═════ Entries supplied

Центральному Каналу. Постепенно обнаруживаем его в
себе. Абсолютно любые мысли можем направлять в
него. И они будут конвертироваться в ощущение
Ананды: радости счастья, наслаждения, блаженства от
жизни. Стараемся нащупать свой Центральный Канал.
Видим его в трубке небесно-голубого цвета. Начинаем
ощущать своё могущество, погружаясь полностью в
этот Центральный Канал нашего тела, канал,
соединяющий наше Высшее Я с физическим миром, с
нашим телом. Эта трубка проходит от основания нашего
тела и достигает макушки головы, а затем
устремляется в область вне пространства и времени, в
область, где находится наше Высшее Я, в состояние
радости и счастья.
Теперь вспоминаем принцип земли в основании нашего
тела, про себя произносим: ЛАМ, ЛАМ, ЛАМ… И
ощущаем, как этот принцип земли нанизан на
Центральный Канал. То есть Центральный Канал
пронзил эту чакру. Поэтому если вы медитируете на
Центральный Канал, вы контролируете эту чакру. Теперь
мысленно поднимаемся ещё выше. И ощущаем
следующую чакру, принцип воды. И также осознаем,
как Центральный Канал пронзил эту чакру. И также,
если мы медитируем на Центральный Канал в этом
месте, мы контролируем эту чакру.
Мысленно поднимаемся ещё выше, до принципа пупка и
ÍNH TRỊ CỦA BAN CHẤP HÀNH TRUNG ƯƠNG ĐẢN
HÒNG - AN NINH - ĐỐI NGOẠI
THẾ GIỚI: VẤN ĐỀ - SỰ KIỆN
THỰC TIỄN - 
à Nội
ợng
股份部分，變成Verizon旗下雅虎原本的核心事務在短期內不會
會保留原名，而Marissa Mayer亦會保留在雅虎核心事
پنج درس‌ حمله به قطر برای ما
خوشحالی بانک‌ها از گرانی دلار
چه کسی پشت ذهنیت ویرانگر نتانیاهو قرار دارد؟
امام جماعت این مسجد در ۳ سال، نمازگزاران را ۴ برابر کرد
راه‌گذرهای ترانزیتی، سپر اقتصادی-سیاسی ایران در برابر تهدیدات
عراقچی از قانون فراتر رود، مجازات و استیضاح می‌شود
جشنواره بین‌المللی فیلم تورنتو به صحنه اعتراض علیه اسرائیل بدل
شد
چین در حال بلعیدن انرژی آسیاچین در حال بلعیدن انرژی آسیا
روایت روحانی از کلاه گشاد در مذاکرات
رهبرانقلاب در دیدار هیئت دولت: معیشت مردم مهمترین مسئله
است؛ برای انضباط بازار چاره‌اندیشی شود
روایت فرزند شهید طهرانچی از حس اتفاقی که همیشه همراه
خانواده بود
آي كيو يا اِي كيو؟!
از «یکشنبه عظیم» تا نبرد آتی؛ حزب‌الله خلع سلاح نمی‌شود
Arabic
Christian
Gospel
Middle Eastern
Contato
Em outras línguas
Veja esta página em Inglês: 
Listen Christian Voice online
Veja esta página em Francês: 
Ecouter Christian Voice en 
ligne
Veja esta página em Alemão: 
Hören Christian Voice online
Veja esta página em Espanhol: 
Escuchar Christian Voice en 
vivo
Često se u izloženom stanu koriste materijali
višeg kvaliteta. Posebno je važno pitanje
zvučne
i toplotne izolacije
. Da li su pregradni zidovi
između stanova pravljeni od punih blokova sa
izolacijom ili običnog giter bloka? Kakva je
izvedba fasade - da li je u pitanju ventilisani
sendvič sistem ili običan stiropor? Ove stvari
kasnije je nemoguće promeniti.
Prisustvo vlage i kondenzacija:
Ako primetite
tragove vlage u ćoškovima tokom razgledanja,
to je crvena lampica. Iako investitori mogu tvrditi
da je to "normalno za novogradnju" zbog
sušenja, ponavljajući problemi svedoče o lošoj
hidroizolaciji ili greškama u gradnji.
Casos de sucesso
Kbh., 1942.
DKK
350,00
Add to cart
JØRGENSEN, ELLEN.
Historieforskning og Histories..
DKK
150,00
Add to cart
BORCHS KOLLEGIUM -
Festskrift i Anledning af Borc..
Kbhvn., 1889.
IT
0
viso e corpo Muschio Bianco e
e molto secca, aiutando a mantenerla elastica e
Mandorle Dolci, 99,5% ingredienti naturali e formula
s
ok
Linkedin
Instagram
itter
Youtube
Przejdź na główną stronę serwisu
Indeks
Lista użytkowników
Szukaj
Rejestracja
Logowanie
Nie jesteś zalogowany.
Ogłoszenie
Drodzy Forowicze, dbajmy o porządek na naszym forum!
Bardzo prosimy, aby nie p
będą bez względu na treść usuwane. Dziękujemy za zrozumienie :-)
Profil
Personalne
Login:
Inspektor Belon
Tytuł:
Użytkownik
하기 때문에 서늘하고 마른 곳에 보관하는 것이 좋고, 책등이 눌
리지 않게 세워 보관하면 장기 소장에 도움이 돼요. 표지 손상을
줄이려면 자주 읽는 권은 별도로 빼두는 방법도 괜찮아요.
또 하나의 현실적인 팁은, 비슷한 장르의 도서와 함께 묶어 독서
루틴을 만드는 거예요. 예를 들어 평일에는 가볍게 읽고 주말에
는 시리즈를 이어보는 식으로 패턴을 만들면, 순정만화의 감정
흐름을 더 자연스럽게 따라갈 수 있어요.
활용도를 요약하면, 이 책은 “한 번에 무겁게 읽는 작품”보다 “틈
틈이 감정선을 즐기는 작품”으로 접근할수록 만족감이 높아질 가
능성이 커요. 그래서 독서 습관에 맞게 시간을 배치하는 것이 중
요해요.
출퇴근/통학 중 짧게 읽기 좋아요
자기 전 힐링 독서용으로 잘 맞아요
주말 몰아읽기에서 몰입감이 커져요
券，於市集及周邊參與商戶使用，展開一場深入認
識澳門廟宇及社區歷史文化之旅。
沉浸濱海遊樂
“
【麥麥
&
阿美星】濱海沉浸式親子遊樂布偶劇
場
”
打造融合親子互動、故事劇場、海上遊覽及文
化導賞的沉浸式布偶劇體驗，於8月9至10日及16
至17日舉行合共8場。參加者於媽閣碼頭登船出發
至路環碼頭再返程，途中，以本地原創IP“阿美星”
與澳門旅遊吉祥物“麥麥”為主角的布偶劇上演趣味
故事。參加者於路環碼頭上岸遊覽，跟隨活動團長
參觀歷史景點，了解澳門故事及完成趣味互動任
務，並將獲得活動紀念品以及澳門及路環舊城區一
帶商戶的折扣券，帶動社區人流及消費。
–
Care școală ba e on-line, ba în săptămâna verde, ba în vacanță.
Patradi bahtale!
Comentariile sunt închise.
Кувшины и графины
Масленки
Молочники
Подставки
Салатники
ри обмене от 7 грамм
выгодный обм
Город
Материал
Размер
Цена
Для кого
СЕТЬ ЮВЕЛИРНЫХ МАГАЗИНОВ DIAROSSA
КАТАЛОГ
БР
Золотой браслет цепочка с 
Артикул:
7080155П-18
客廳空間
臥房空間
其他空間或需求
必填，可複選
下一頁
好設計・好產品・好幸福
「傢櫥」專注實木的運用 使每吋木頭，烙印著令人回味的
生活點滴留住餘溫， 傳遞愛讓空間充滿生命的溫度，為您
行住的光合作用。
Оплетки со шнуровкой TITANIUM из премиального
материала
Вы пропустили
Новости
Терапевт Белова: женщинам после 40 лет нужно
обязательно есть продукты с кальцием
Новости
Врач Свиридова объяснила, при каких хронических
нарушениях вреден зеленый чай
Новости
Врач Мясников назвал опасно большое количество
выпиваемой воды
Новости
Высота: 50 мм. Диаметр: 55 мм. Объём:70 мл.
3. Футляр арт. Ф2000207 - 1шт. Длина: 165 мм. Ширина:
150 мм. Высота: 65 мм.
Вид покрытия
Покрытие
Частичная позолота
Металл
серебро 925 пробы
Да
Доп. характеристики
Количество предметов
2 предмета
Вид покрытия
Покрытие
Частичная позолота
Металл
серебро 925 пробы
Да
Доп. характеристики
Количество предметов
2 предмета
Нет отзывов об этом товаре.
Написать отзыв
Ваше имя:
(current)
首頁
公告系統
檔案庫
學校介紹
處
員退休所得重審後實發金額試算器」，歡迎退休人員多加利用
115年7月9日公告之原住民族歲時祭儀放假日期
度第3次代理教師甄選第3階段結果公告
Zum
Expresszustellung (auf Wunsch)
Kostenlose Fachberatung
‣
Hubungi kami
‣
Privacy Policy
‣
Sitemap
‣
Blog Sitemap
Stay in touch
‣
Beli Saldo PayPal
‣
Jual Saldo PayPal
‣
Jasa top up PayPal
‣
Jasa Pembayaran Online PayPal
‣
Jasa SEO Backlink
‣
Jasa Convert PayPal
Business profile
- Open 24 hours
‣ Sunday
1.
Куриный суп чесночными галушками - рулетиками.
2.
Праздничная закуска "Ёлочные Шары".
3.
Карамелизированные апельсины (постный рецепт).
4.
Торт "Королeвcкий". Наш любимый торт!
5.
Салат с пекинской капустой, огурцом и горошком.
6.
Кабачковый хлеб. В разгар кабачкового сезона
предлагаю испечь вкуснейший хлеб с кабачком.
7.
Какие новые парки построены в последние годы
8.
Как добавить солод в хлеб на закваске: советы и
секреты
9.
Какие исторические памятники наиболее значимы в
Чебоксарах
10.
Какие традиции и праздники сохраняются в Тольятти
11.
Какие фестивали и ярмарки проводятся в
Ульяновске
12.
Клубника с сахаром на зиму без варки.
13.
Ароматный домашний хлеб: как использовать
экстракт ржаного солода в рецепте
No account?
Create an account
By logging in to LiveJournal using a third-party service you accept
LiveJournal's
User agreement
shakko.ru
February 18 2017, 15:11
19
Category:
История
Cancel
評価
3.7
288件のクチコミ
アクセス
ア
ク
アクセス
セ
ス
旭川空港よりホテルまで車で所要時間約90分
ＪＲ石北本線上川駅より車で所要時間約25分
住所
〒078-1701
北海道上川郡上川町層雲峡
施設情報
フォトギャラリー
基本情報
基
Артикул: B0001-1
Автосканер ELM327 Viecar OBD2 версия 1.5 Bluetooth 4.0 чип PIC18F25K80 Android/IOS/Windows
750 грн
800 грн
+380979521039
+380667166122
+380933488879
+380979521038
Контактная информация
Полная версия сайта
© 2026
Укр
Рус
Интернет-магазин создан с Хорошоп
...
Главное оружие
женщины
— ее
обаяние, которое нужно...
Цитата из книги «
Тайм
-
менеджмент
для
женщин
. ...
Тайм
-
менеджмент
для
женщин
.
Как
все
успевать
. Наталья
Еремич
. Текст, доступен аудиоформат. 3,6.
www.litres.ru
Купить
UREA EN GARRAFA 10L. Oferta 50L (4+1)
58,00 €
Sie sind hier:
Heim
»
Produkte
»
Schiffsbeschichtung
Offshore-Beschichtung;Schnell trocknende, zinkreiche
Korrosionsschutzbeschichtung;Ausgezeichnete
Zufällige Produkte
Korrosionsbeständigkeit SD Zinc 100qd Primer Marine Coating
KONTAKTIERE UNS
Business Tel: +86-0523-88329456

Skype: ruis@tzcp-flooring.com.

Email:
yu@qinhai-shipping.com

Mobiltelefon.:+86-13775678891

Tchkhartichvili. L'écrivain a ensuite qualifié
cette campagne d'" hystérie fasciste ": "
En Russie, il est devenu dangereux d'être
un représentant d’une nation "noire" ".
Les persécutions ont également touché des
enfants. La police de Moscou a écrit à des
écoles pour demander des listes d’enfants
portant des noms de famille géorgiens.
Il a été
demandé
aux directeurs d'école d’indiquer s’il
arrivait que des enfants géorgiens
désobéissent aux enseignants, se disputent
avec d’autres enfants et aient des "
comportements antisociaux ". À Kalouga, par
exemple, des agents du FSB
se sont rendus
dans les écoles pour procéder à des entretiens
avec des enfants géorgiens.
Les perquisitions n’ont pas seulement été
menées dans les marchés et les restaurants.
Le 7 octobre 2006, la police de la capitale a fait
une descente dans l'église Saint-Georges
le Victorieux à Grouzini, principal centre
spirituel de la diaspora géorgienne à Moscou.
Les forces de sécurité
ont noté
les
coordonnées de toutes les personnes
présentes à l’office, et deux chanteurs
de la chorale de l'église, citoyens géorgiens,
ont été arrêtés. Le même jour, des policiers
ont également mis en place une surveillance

══════════

Activity → Show every line in the records above that contains the word "счастья".

Response to this task →
Ананды: радости счастья, наслаждения, блаженства от
радости и счастья.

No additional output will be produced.